# Gauging interest in wah/vol/exp enclosures



## ADAOCE (Nov 6, 2020)

Hey guys,

my brother in law has a pretty sweet machine shop and we’re always thinking of ideas for projects. If we were to come up with an enclosure to house wah/volume/expression pedals circuits would anyone be interested? I’m thinking similar to the Ernie ball volume pedals because they look to be easier to cnc machine. We could easily add mods to that design to accommodate jack placement or switches.

just looking for some thoughts as I’m trying to sketch some stuff out. Also let me know if other requests and I can see what’s possible.


----------



## r.callison (Nov 6, 2020)

I'd be interested, depending on where the price point lands. Actually took my EB pedal apart the other day, curious if I could fit an modded OD in, seems entirely possible.


----------



## Dali (Nov 6, 2020)

Sadly, for me it will be all about price (including shipping).

I'm pretty sure it will need to be different (not necessarily cheaper) of the "defacto" one:









						Expression Pedal Shell Kit
					

Small Bear Electronics DIY Parts




					smallbear-electronics.mybigcommerce.com


----------



## BuddytheReow (Nov 6, 2020)

Same here.
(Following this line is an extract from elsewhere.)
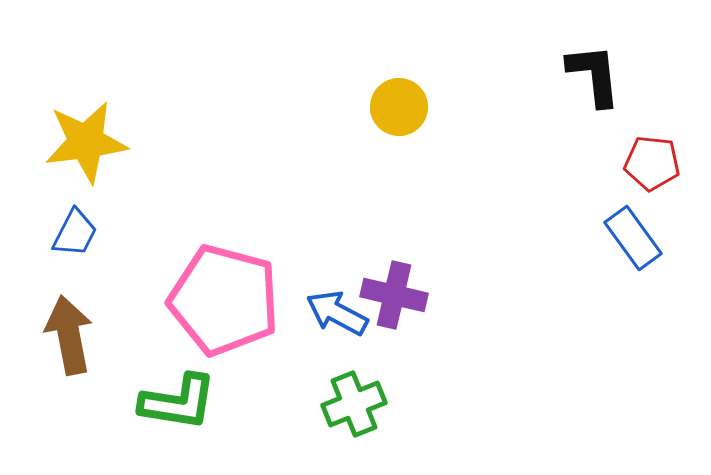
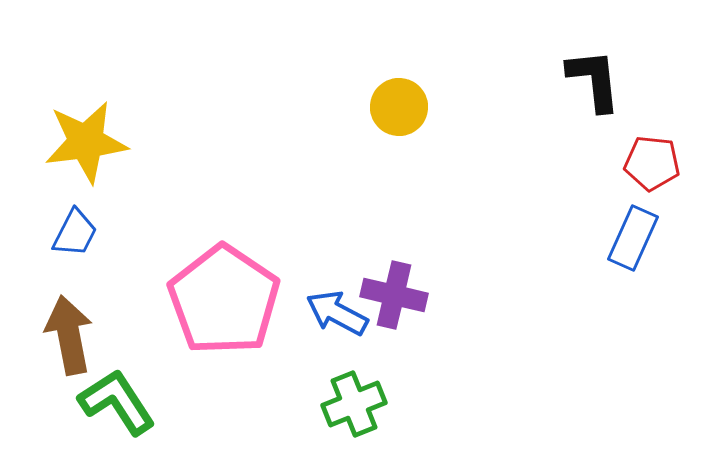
black L-shape: moved 5 px down
blue rectangle: rotated 60 degrees clockwise
pink pentagon: rotated 19 degrees clockwise
green L-shape: moved 61 px left; rotated 132 degrees counterclockwise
Price dependent


----------



## Nostradoomus (Nov 6, 2020)

Same, being in Canada there’s some hefty costs to consider. I’ve always had good luck waiting for a 30-40 dollar crybaby to show up used locally as it is!


----------



## dawson (Nov 6, 2020)

I'm super intrigued by the idea- here are a couple of my thoughts:

I'd make sure not to overlook the weight of the device- I've got one of the shells from Small Bear and I like the function of it a lot, but the thing weighs a ton and will completely throw off the balance of a board.  Also, I personally prefer top-mounted jacks, or the freedom to place my own holes, where as the enclosure from Small Bear comes with jack holes drilled & recessed.

A huge issue I ran into while making a few plywood volume pedals (https://www.madbeanpedals.com/forum/index.php?topic=30931.msg298181#msg298181) is the installation of the string & spring.  It's very easy to make it hard on yourself.  I'd definitely watch the video of how the Ernie Ball strings are installed before planning your own method starting from scratch.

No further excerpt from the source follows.